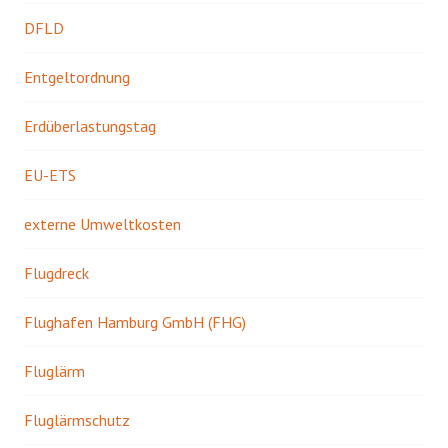
DFLD
Entgeltordnung
Erdüberlastungstag
EU-ETS
externe Umweltkosten
Flugdreck
Flughafen Hamburg GmbH (FHG)
Fluglärm
Fluglärmschutz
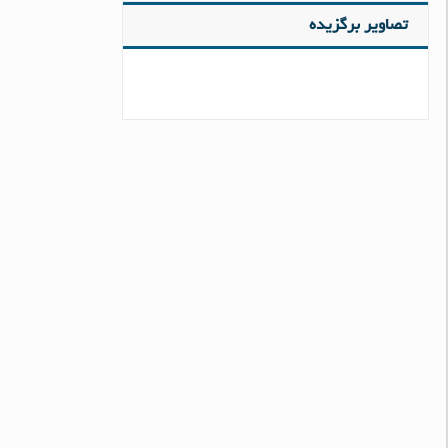
تصاویر برگزیده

☆ ☆ ☆

:: PROBLEM TO SOLVE ::
The lines from the one containing "Entgeltordnung" through the last line of the records are what you should copy, word for word and nothing else, with pictures left out.

:: RESULT OF THIS EXERCISE ::
Entgeltordnung
Erdüberlastungstag
EU-ETS
externe Umweltkosten
Flugdreck
Flughafen Hamburg GmbH (FHG)
Fluglärm
Fluglärmschutz
تصاویر برگزیده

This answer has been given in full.